# Missing data mechanisms

In research, missing data occur when a data value is unavailable. Many empirical studies encounter missing data. Missing data can occur in many stages of research due to many different causes in many different forms. When invited respondents do not participate in the study there is *non-response*. It is also possible that for some particpants there are missing values in measured variables tahta are used as a predictor, covariate or outcome, i.e. *intermittend missing data*. When participants in a longitudinal study do not show up at one or more repeated measurement occasions, the missing data are often referred to as *drop-out* or *loss to follow up*.

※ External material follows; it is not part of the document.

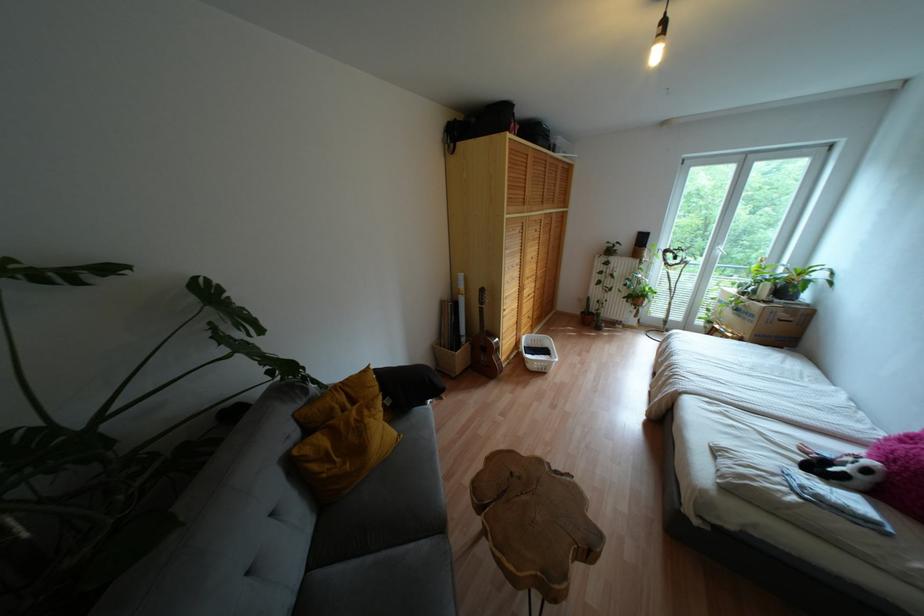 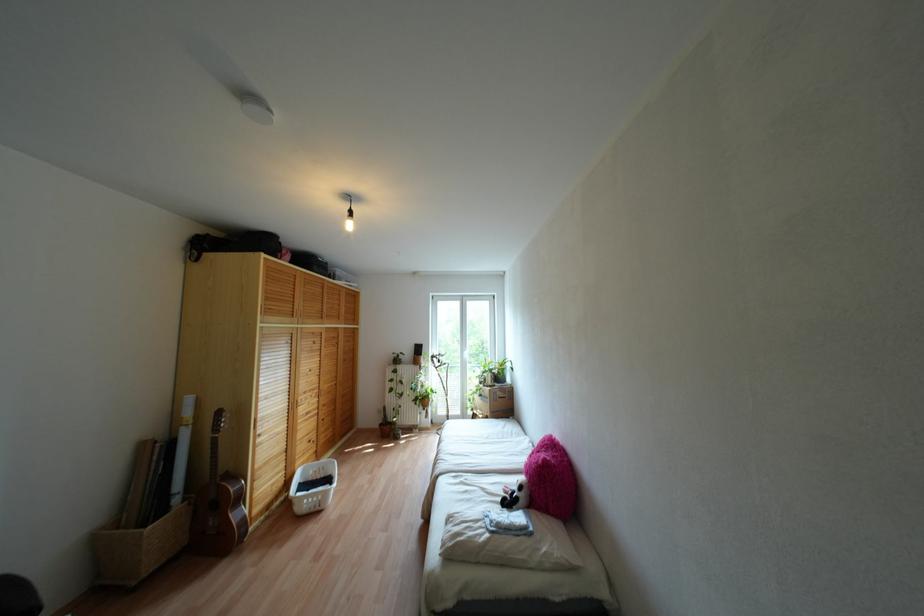 Locate, in the second image, the point that corresponds to (x=760, y=434) in the first image.

(482, 488)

Each type of missing data may have different reasons, and also different implication for the methods to deal with the missing data. To get more insight in the missing data problem, the reasons for missing data are differentiated in several missing data mechanisms. These mechanisms describe the underlying cause of missing data and were first described by Rubin (1976). Rubin distinguished three missing data mechanisms: **missing completely at random (MCAR)**, **missing at random (MAR)**, and **missing not at random (MNAR)**. These missing data mechanisms are important since they are assumptions for the missing data methods. It must be noted that the missing data mechanisms are not characteristics of an entire data set, but the mechanisms are merely assumptions which apply to specific analyses methods.

## Missing completely at random (MCAR)

Missing data are MCAR when the probability of missing data on a variable is unrelated to any other measured variable and is unrelated to the variable with missing values itself. In other words the missingness on the variable is completely unsystematic. For example questionnaire responses get lost in the mail.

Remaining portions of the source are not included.